Толстой начал работу над романом «Война и мир» в начале 60-х гг. (чаще пишут о 1863 г.) в атмосфере разбуженного Крымской войной, 50-летним юбилеем и польским восстанием общественного интереса к войне 1812 г. Это были годы, когда Н. Я. Данилевский писал «Россию и Европу», Н. К. Михайловский – «Что такое прогресс», и когда русская читающая публика размышляла над книгой Т. Карлейля «О героях, культе героев и героическом в истории». Разрешение всех краеугольных вопросов русской общественной жизни Толстой собирался дать в кульминационных строках романа – в описании Бородина. Вечером 25 сентября 1867 г. Толстой едет на Бородинское поле. Ночь с 25-го на 26-е проводит в Можайске на станции, и утром 26-го он наконец-то видит Священное поле. Проведя ночь в странноприимном доме Спасо-Бородинского монастыря (увидев во сне свою жену Софью Александровну), он утром 27-го объезжает поле еще раз и возвращается в Москву[359]. Толстой был воодушевлен, ему казалось, что, находясь на Бородинском поле, он без особого труда может представить все передвижения русских и неприятельских войск. «Только бы дал Бог здоровья и спокойствия, а я напишу такое Бородинское сражение, какого еще не было», – сообщал он жене 27 сентября 1867 г.[360]

На чем основывались представления писателя о Бородине? Одно перечисление зарубежных первоисточников и литературы впечатляет. Толстой хорошо знал воспоминания Боссе, Фэна, Раппа, Меневаля, «Мемориал» Лас Каза, работы Сегюра, Лабома, Шамбрэ, Тьера, Ланфре, А. Дюма, Бернгарди и Клаузевица![361] Но все зарубежные материалы, нередко вызывая в нем возмущение, как, например, работа Бернгарди, который стремился «показать, что французское войско еще было в тех же кадрах, так же могущественно в 13-м, как и в 12 году, и что слава покорителя Наполеона принадлежит немцам»[362], были им основательно переосмыслены благодаря чтению русских книг – Д. В. Давыдова, Н. А. Дуровой, А. П. Ермолова, С. Глинки и Ф. Глинки, И. Родожицкого, Михайловского-Данилевского, Богдановича и Липранди.
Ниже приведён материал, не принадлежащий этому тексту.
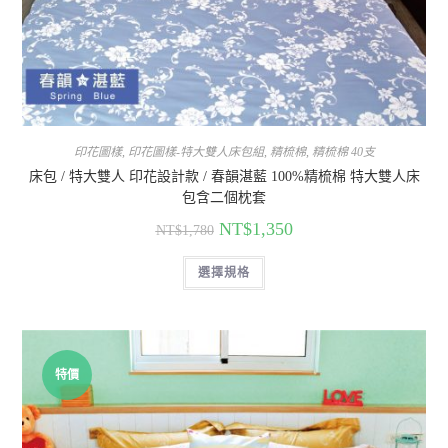
印花圖樣
,
印花圖樣-特大雙人床包組
,
精梳棉
,
精梳棉 40支
床包 / 特大雙人 印花設計款 / 春韻湛藍 100%精梳棉 特大雙人床
包含二個枕套
NT$
1,350
NT$
1,780
選擇規格
特價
При этом явное предпочтение Толстой отдал не Богдановичу, чью работу он считал несамостоятельной, «позорной книгой», но Михайловскому-Данилевскому, откровенно восхищаясь его работой, «беспристрастной и совершенной»[363]. Своего рода эмоциональный настрой, помогавший, как казалось писателю, проникать в дух эпохи, давали литературные произведения: «Рославлев» М. Н. Загоскина, «Леонид, или Некоторые черты из жизни Наполеона» Р. М. Зотова, стихи А. И. Крылова, В. А. Жуковского, а также журналы того времени. Основываться только на донесениях главнокомандующего и частных начальников писатель, видевший в них «необходимую ложь», вполне естественно не хотел. Ему нужен был «человек изнутри». «Через месяц или два расспрашивайте человека, участвовавшего в сражении, – уж вы не чувствуете в его рассказе того сырого жизненного материала, который был прежде, а он рассказывает по реляции», – говорил Толстой[364]. Правдой для Толстого являлась та «русская правда», то изначальное ощущение ожидавшейся и состоявшейся победы, которое чувствовали русские воины накануне и во время Бородинской битвы[365].

Какими же оказались Наполеон и его армия у Толстого в описании Бородинского сражения?[366] Прославляя русскую победу, Толстой вольно или невольно написал те страницы, которые касались Наполеона, его армии, французов и немцев, в пренебрежительном и ироническом тоне. Так, анализируя диспозицию, которую привел по Богдановичу, Толстой не пожелал видеть в ней ничего не только гениального, но и разумного. Сам Наполеон, по мнению автора, находился так далеко от поля боя, что ход сражения ему вообще «не мог быть известен и ни одно распоряжение его во время сражения не могло быть исполнено». Великая армия безусловно, считал Толстой, проиграла сражение, так как победа могла быть только «в сознании сражающихся». В этом смысле русские, в отличие даже от немцев, сражавшихся на их стороне (как, например, Вольцоген), без сомнения чувствовали себя победителями. (Удивительно, что Толстой, противопоставляя сознание русских сознанию людей других наций, особенно даже и не французов, а немцев, позаимствовал идею об изначальной предопределенности нерешительного исхода сражения у Клаузевица!)